___ Source records ___
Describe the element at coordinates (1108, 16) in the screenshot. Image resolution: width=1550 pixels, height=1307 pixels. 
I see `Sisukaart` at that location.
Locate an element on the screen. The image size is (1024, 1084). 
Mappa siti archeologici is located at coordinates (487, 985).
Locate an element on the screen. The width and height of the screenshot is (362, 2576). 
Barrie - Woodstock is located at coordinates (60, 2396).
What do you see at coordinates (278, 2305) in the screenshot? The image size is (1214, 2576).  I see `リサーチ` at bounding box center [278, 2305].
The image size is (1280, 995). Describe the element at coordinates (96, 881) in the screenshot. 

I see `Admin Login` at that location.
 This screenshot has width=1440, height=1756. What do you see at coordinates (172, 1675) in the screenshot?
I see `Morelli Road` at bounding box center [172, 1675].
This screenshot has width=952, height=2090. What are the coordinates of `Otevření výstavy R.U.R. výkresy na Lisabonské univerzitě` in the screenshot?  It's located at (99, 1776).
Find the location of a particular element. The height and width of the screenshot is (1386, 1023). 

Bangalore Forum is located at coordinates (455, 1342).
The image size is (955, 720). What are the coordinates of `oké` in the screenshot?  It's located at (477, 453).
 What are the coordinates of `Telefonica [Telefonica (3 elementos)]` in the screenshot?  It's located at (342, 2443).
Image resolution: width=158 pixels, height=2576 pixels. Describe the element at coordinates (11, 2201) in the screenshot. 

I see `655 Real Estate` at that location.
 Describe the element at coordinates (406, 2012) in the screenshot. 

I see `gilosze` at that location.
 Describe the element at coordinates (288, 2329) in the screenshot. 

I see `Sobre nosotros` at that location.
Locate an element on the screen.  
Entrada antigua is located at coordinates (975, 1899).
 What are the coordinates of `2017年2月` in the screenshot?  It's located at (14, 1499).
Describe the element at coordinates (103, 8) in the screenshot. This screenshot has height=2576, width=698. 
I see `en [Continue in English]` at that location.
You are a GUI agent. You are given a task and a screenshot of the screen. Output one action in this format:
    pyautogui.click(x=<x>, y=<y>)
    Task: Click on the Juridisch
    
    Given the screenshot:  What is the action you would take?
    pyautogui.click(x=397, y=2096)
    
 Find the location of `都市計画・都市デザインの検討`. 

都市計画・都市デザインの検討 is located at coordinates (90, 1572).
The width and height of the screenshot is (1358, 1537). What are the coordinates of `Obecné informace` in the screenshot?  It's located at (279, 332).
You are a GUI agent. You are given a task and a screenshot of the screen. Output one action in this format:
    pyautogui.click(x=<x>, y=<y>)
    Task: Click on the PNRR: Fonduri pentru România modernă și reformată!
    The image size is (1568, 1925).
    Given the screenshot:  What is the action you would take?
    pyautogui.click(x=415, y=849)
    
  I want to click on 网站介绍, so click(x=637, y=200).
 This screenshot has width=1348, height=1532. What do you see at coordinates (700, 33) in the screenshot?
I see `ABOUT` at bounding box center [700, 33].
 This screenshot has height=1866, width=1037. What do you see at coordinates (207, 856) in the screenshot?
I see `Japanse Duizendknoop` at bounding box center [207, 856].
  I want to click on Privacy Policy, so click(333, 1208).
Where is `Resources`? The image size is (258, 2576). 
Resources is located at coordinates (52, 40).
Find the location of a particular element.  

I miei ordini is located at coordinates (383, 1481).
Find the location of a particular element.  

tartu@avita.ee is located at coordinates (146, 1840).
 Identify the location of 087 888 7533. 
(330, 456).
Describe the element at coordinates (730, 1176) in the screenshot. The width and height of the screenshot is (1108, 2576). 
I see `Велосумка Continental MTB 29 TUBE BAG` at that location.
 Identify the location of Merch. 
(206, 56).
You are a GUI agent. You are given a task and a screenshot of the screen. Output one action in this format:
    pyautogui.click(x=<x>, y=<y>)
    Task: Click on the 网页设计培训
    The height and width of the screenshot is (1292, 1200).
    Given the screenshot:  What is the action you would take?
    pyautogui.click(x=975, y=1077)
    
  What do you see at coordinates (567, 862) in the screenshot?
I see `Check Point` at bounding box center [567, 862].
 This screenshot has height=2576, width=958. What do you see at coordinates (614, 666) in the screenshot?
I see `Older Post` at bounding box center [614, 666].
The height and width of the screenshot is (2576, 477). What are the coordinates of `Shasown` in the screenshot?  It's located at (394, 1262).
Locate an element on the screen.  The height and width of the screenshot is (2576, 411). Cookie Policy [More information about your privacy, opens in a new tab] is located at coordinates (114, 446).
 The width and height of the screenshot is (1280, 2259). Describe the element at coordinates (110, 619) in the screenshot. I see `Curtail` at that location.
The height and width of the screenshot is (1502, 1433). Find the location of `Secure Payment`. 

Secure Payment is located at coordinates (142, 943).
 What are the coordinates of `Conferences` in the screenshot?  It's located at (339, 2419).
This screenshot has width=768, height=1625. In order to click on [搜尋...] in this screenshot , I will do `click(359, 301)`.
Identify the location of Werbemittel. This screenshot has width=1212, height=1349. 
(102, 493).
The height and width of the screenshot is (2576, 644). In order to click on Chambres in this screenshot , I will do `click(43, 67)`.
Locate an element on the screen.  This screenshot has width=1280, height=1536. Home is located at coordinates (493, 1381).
___
→ **Required work**
Transcribe the entire listing above exactly as written.

→ **Worked solution**
Describe the element at coordinates (1108, 16) in the screenshot. Image resolution: width=1550 pixels, height=1307 pixels. 
I see `Sisukaart` at that location.
Locate an element on the screen. The image size is (1024, 1084). 
Mappa siti archeologici is located at coordinates (487, 985).
Locate an element on the screen. The width and height of the screenshot is (362, 2576). 
Barrie - Woodstock is located at coordinates (60, 2396).
What do you see at coordinates (278, 2305) in the screenshot? The image size is (1214, 2576).  I see `リサーチ` at bounding box center [278, 2305].
The image size is (1280, 995). Describe the element at coordinates (96, 881) in the screenshot. 

I see `Admin Login` at that location.
 This screenshot has width=1440, height=1756. What do you see at coordinates (172, 1675) in the screenshot?
I see `Morelli Road` at bounding box center [172, 1675].
This screenshot has width=952, height=2090. What are the coordinates of `Otevření výstavy R.U.R. výkresy na Lisabonské univerzitě` in the screenshot?  It's located at (99, 1776).
Find the location of a particular element. The height and width of the screenshot is (1386, 1023). 

Bangalore Forum is located at coordinates (455, 1342).
The image size is (955, 720). What are the coordinates of `oké` in the screenshot?  It's located at (477, 453).
 What are the coordinates of `Telefonica [Telefonica (3 elementos)]` in the screenshot?  It's located at (342, 2443).
Image resolution: width=158 pixels, height=2576 pixels. Describe the element at coordinates (11, 2201) in the screenshot. 

I see `655 Real Estate` at that location.
 Describe the element at coordinates (406, 2012) in the screenshot. 

I see `gilosze` at that location.
 Describe the element at coordinates (288, 2329) in the screenshot. 

I see `Sobre nosotros` at that location.
Locate an element on the screen.  
Entrada antigua is located at coordinates (975, 1899).
 What are the coordinates of `2017年2月` in the screenshot?  It's located at (14, 1499).
Describe the element at coordinates (103, 8) in the screenshot. This screenshot has height=2576, width=698. 
I see `en [Continue in English]` at that location.
You are a GUI agent. You are given a task and a screenshot of the screen. Output one action in this format:
    pyautogui.click(x=<x>, y=<y>)
    Task: Click on the Juridisch
    
    Given the screenshot:  What is the action you would take?
    pyautogui.click(x=397, y=2096)
    
 Find the location of `都市計画・都市デザインの検討`. 

都市計画・都市デザインの検討 is located at coordinates (90, 1572).
The width and height of the screenshot is (1358, 1537). What are the coordinates of `Obecné informace` in the screenshot?  It's located at (279, 332).
You are a GUI agent. You are given a task and a screenshot of the screen. Output one action in this format:
    pyautogui.click(x=<x>, y=<y>)
    Task: Click on the PNRR: Fonduri pentru România modernă și reformată!
    The image size is (1568, 1925).
    Given the screenshot:  What is the action you would take?
    pyautogui.click(x=415, y=849)
    
  I want to click on 网站介绍, so click(x=637, y=200).
 This screenshot has width=1348, height=1532. What do you see at coordinates (700, 33) in the screenshot?
I see `ABOUT` at bounding box center [700, 33].
 This screenshot has height=1866, width=1037. What do you see at coordinates (207, 856) in the screenshot?
I see `Japanse Duizendknoop` at bounding box center [207, 856].
  I want to click on Privacy Policy, so click(333, 1208).
Where is `Resources`? The image size is (258, 2576). 
Resources is located at coordinates (52, 40).
Find the location of a particular element.  

I miei ordini is located at coordinates (383, 1481).
Find the location of a particular element.  

tartu@avita.ee is located at coordinates (146, 1840).
 Identify the location of 087 888 7533. 
(330, 456).
Describe the element at coordinates (730, 1176) in the screenshot. The width and height of the screenshot is (1108, 2576). 
I see `Велосумка Continental MTB 29 TUBE BAG` at that location.
 Identify the location of Merch. 
(206, 56).
You are a GUI agent. You are given a task and a screenshot of the screen. Output one action in this format:
    pyautogui.click(x=<x>, y=<y>)
    Task: Click on the 网页设计培训
    The height and width of the screenshot is (1292, 1200).
    Given the screenshot:  What is the action you would take?
    pyautogui.click(x=975, y=1077)
    
  What do you see at coordinates (567, 862) in the screenshot?
I see `Check Point` at bounding box center [567, 862].
 This screenshot has height=2576, width=958. What do you see at coordinates (614, 666) in the screenshot?
I see `Older Post` at bounding box center [614, 666].
The height and width of the screenshot is (2576, 477). What are the coordinates of `Shasown` in the screenshot?  It's located at (394, 1262).
Locate an element on the screen.  The height and width of the screenshot is (2576, 411). Cookie Policy [More information about your privacy, opens in a new tab] is located at coordinates (114, 446).
 The width and height of the screenshot is (1280, 2259). Describe the element at coordinates (110, 619) in the screenshot. I see `Curtail` at that location.
The height and width of the screenshot is (1502, 1433). Find the location of `Secure Payment`. 

Secure Payment is located at coordinates (142, 943).
 What are the coordinates of `Conferences` in the screenshot?  It's located at (339, 2419).
This screenshot has width=768, height=1625. In order to click on [搜尋...] in this screenshot , I will do `click(359, 301)`.
Identify the location of Werbemittel. This screenshot has width=1212, height=1349. 
(102, 493).
The height and width of the screenshot is (2576, 644). In order to click on Chambres in this screenshot , I will do `click(43, 67)`.
Locate an element on the screen.  This screenshot has width=1280, height=1536. Home is located at coordinates (493, 1381).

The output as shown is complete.